Doktor Samir Zaeir, ordynator i kierownik programu transplantacji wątroby w szpitalu przy ul. Arkońskiej w Szczecinie mówi o pokaźnej liczbie przeszczepów wątroby w naszym mieście.

– W tym roku obchodzimy 20-lecie uruchomienia programu transplantacji wątroby w Szczecinie. Przeszczepiliśmy w tym czasie 985 wątrób. Za chwilę będzie tysiąc i będziemy uroczyście świętować. Byliśmy wcześniej bardzo aktywni i czas pandemii na pewno nas spowolnił. Nawet jako szpital jednoimienny w 2020 roku przeszczepiliśmy w bezpiecznych warunkach 29 wątrób. Ostatnia wątroba to zatrucie muchomorem sromotnikowym, a wcześniej – niewydolność wątroby w stanie ciężkim, na dodatek z zakażeniem COVID-19 – mówi dr Zaeir.

Pierwszy przeszczep wątroby przez muchomora sromotnikowego w tym sezonie

Wiele przeszczepów przeprowadzanych jest w trybie interwencyjnym. Jesienią ich przyczyną najczęściej jest zatrucie grzybami. Jeden taki przeszczep miał już miejsce w tym sezonie. Pacjentka zjadła muchomora sromotnikowego.
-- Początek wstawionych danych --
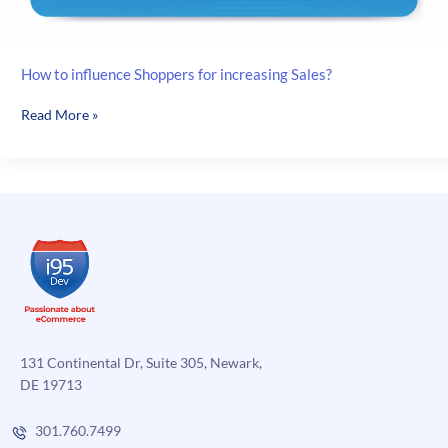
How to influence Shoppers for increasing Sales?
How
Read More »
to
influence
Shoppers
for
increasing
Sales?
131 Continental Dr, Suite 305, Newark,
DE 19713
301.760.7499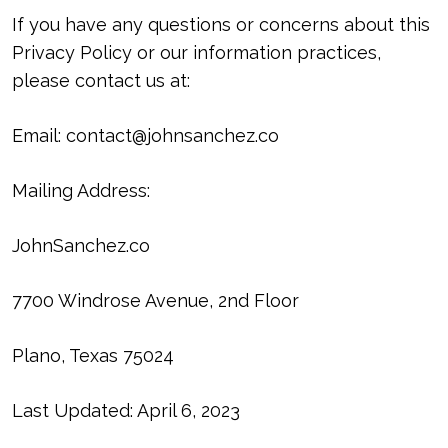
If you have any questions or concerns about this
Privacy Policy or our information practices,
please contact us at:
Email:
contact@johnsanchez.co
Mailing Address:
JohnSanchez.co
7700 Windrose Avenue, 2nd Floor
Plano, Texas 75024
Last Updated: April 6, 2023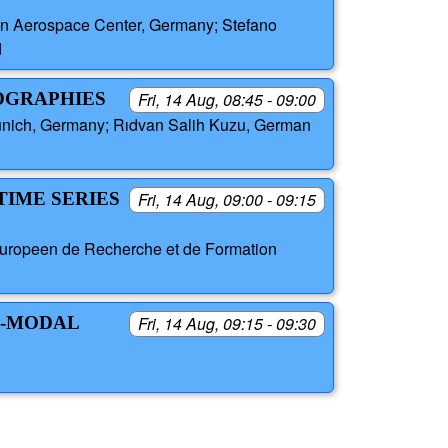
an Aerospace Center, Germany; Stefano
d
EOGRAPHIES
Fri, 14 Aug, 08:45 - 09:00
unich, Germany; Rıdvan Salih Kuzu, German
TIME SERIES
Fri, 14 Aug, 09:00 - 09:15
 Europeen de Recherche et de Formation
I-MODAL
Fri, 14 Aug, 09:15 - 09:30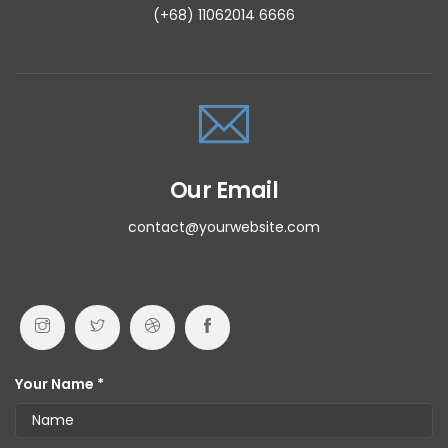
(+68) 11062014 6666
Our Email
contact@yourwebsite.com
Your Name *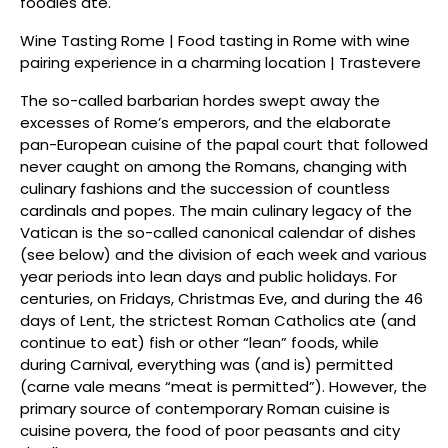
foodies ate.
Wine Tasting Rome | Food tasting in Rome with wine
pairing experience in a charming location | Trastevere
The so-called barbarian hordes swept away the
excesses of Rome’s emperors, and the elaborate
pan-European cuisine of the papal court that followed
never caught on among the Romans, changing with
culinary fashions and the succession of countless
cardinals and popes. The main culinary legacy of the
Vatican is the so-called canonical calendar of dishes
(see below) and the division of each week and various
year periods into lean days and public holidays. For
centuries, on Fridays, Christmas Eve, and during the 46
days of Lent, the strictest Roman Catholics ate (and
continue to eat) fish or other “lean” foods, while
during Carnival, everything was (and is) permitted
(carne vale means “meat is permitted”). However, the
primary source of contemporary Roman cuisine is
cuisine povera, the food of poor peasants and city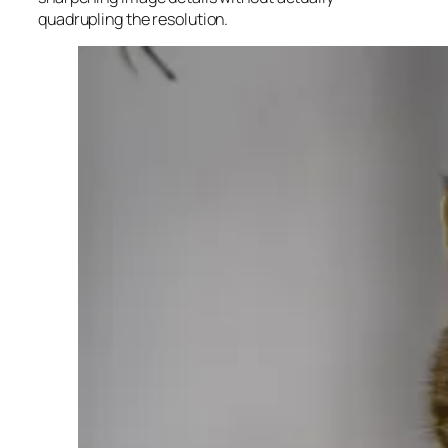
quadrupling the resolution.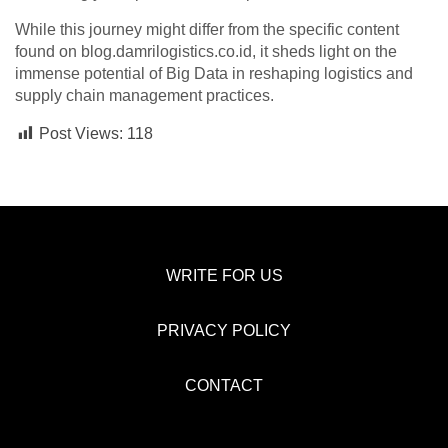
While this journey might differ from the specific content
found on blog.damrilogistics.co.id, it sheds light on the
immense potential of Big Data in reshaping logistics and
supply chain management practices.
Post Views:
118
WRITE FOR US
PRIVACY POLICY
CONTACT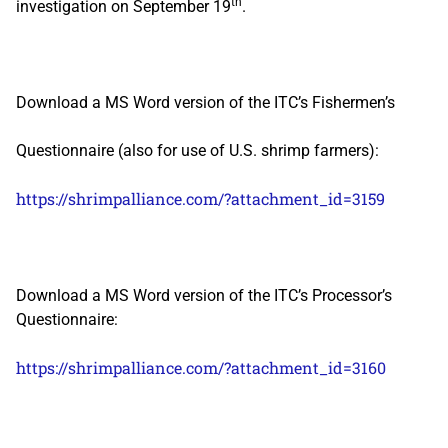
th
investigation on September 19
.
Download a MS Word version of the ITC’s Fishermen’s
Questionnaire (also for use of U.S. shrimp farmers):
https://shrimpalliance.com/?attachment_id=3159
Download a MS Word version of the ITC’s Processor’s
Questionnaire:
https://shrimpalliance.com/?attachment_id=3160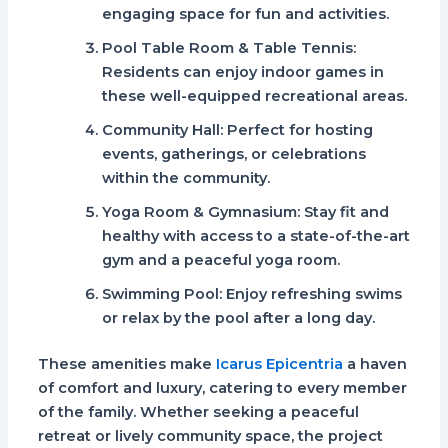
engaging space for fun and activities.
Pool Table Room & Table Tennis
:
Residents can enjoy indoor games in
these well-equipped recreational areas.
Community Hall
: Perfect for hosting
events, gatherings, or celebrations
within the community.
Yoga Room & Gymnasium
: Stay fit and
healthy with access to a state-of-the-art
gym and a peaceful yoga room.
Swimming Pool
: Enjoy refreshing swims
or relax by the pool after a long day.
These amenities make
Icarus Epicentria
a haven
of comfort and luxury, catering to every member
of the family. Whether seeking a peaceful
retreat or lively community space, the project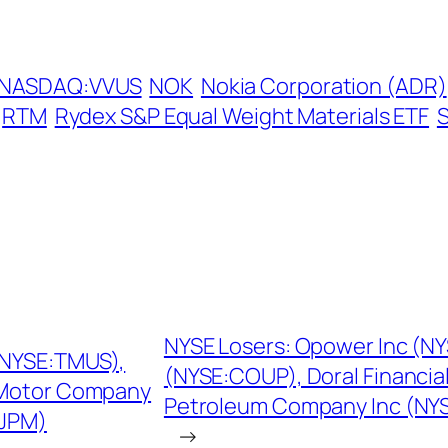
NASDAQ:VVUS
NOK
Nokia Corporation (ADR)
RTM
Rydex S&P Equal Weight Materials ETF
NYSE Losers: Opower Inc (
(NYSE:TMUS),
(NYSE:COUP), Doral Financia
 Motor Company
Petroleum Company Inc (NYS
:JPM)
→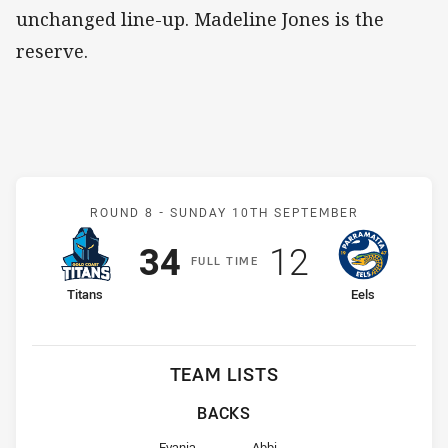
unchanged line-up. Madeline Jones is the
reserve.
Match: Titans v Eels
ROUND 8 -
SUNDAY 10TH SEPTEMBER
Scored
points
Scored
points
34
12
F
ULL
T
IME
home Team
away Team
Titans
Eels
TEAM LISTS
BACKS
Fullback for Titans is number 1
Fullback for Eels is number 1
Evania
Abbi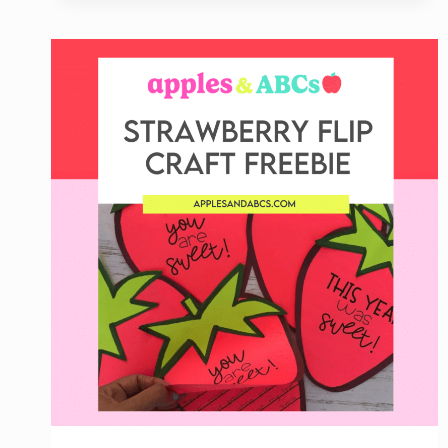
CENTER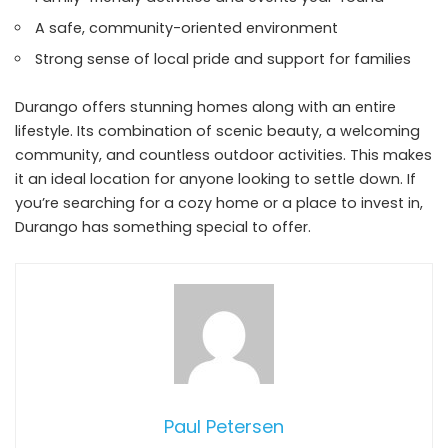
A safe, community-oriented environment
Strong sense of local pride and support for families
Durango offers stunning homes along with an entire
lifestyle. Its combination of scenic beauty, a welcoming
community, and countless outdoor activities. This makes
it an ideal location for anyone looking to settle down. If
you’re searching for a cozy home or a place to invest in,
Durango has something special to offer.
Paul Petersen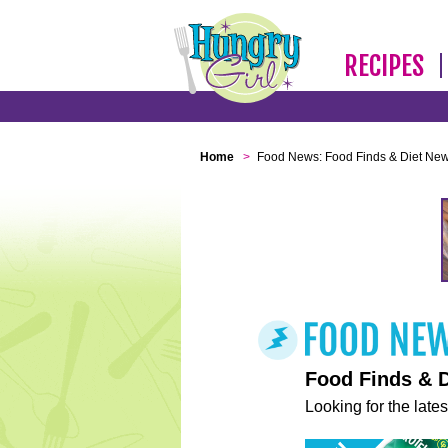
RECIPES
Home
>
Food News: Food Finds & Diet Ne
Food Finds & 
Looking for the lates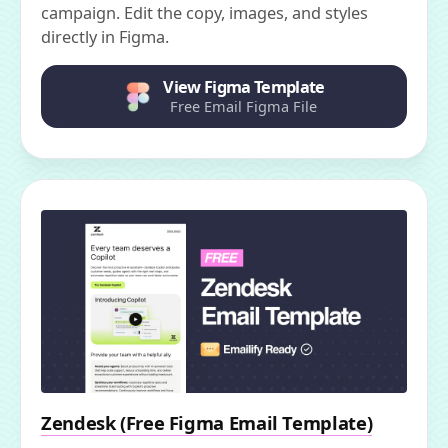
campaign. Edit the copy, images, and styles
directly in Figma.
View Figma Template
Free Email Figma File
Zendesk (Free Figma Email Template)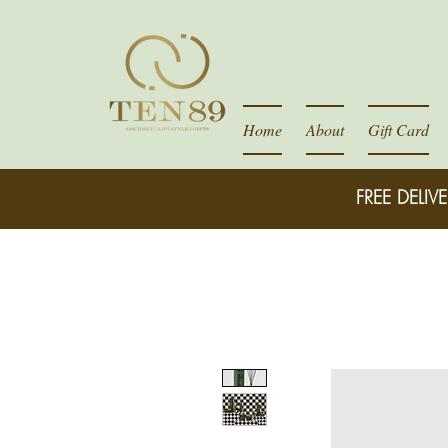
Home
About
Gift Card
FREE DELIVE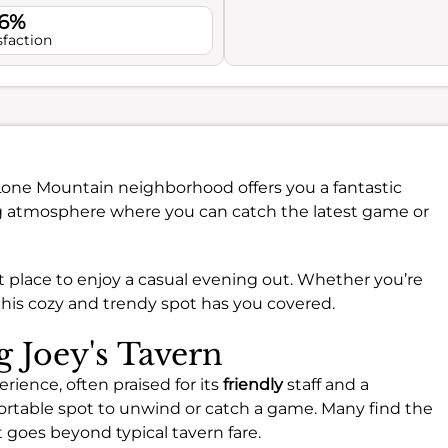
.6%
sfaction
Lone Mountain neighborhood offers you a fantastic
ng atmosphere where you can catch the latest game or
ect place to enjoy a casual evening out. Whether you’re
 this cozy and trendy spot has you covered.
g Joey's Tavern
erience, often praised for its
friendly
staff and a
rtable spot to unwind or catch a game. Many find the
 goes beyond typical tavern fare.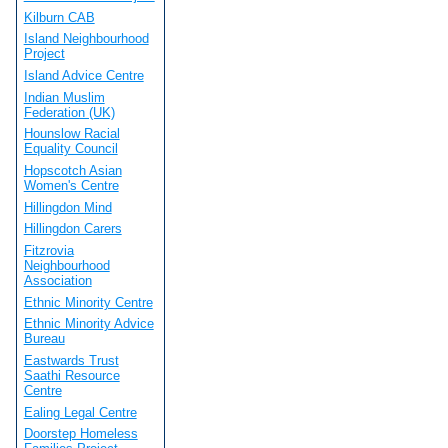
Kilburn CAB
Island Neighbourhood
Project
Island Advice Centre
Indian Muslim
Federation (UK)
Hounslow Racial
Equality Council
Hopscotch Asian
Women's Centre
Hillingdon Mind
Hillingdon Carers
Fitzrovia
Neighbourhood
Association
Ethnic Minority Centre
Ethnic Minority Advice
Bureau
Eastwards Trust
Saathi Resource
Centre
Ealing Legal Centre
Doorstep Homeless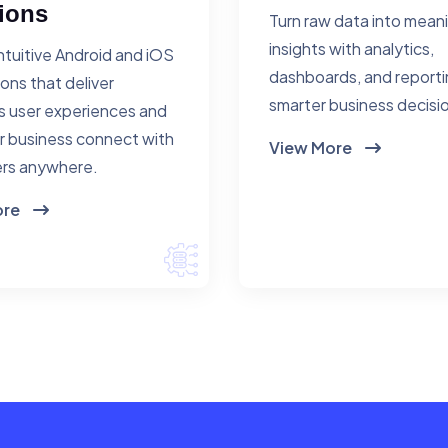
ions
Turn raw data into mean
insights with analytics,
ntuitive Android and iOS
dashboards, and reporti
ions that deliver
smarter business decisi
 user experiences and
r business connect with
View More
rs anywhere.
ore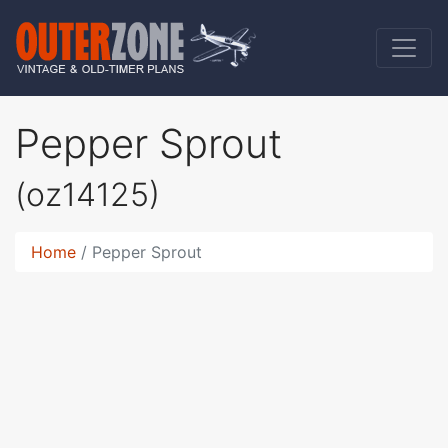
Pepper Sprout
(oz14125)
Home
Pepper Sprout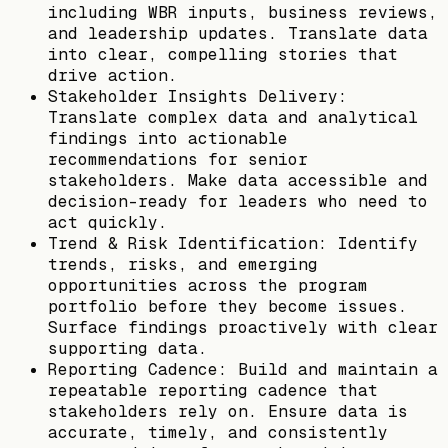
including WBR inputs, business reviews,
and leadership updates. Translate data
into clear, compelling stories that
drive action.
Stakeholder Insights Delivery:
Translate complex data and analytical
findings into actionable
recommendations for senior
stakeholders. Make data accessible and
decision-ready for leaders who need to
act quickly.
Trend & Risk Identification: Identify
trends, risks, and emerging
opportunities across the program
portfolio before they become issues.
Surface findings proactively with clear
supporting data.
Reporting Cadence: Build and maintain a
repeatable reporting cadence that
stakeholders rely on. Ensure data is
accurate, timely, and consistently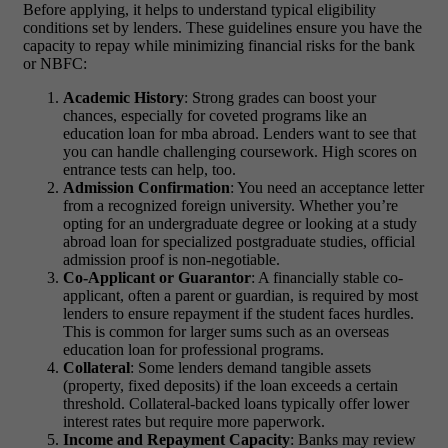
Before applying, it helps to understand typical eligibility
conditions set by lenders. These guidelines ensure you have the
capacity to repay while minimizing financial risks for the bank
or NBFC:
Academic History
: Strong grades can boost your
chances, especially for coveted programs like an
education loan for mba abroad
. Lenders want to see that
you can handle challenging coursework. High scores on
entrance tests can help, too.
Admission Confirmation
: You need an acceptance letter
from a recognized foreign university. Whether you’re
opting for an undergraduate degree or looking at a
study
abroad loan
for specialized postgraduate studies, official
admission proof is non-negotiable.
Co-Applicant or Guarantor
: A financially stable co-
applicant, often a parent or guardian, is required by most
lenders to ensure repayment if the student faces hurdles.
This is common for larger sums such as an
overseas
education loan
for professional programs.
Collateral
: Some lenders demand tangible assets
(property, fixed deposits) if the loan exceeds a certain
threshold. Collateral-backed loans typically offer lower
interest rates but require more paperwork.
Income and Repayment Capacity
: Banks may review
– Grzybiarstwo to nasz sport narodowy i na izbie przyjęć jest sporo przypadków zatruć. Zajmujemy się tym, gdy dochodzi do niewydolności wątroby lub nerek na skutek zatrucia muchomorem sromotnikowym – mówi prof. Marta Wawrzynowicz-Syczewska ze szpitala wojewódzkiego w Szczecinie. – Na oddziale intensywnej terapii przebywa obecnie pacjentka, której prawdopodobnie uda się przeżyć ten dramatyczny epizod. To pierwszy przeszczep w tym sezonie spowodowany zatruciem muchomorem sromotnikowym – dodaje.

– Udało nam się spiąć niesamowitą akcję logistyczną. Pacjentka przyjechała o 5:00 nad ranem, a o 23:00 miała już przeszczepioną wątrobę. Udało nam się to dzięki zaangażowaniu policji, Straży Granicznej i innych służb. Wspomogło nas wojsko. Była to chyba pierwsza w Polsce tak skomplikowana akcja transplantacyjna – mówi Michał Witkowski, koordynator ds. transplantacji szpitala wojewódzkiego w Szczecinie.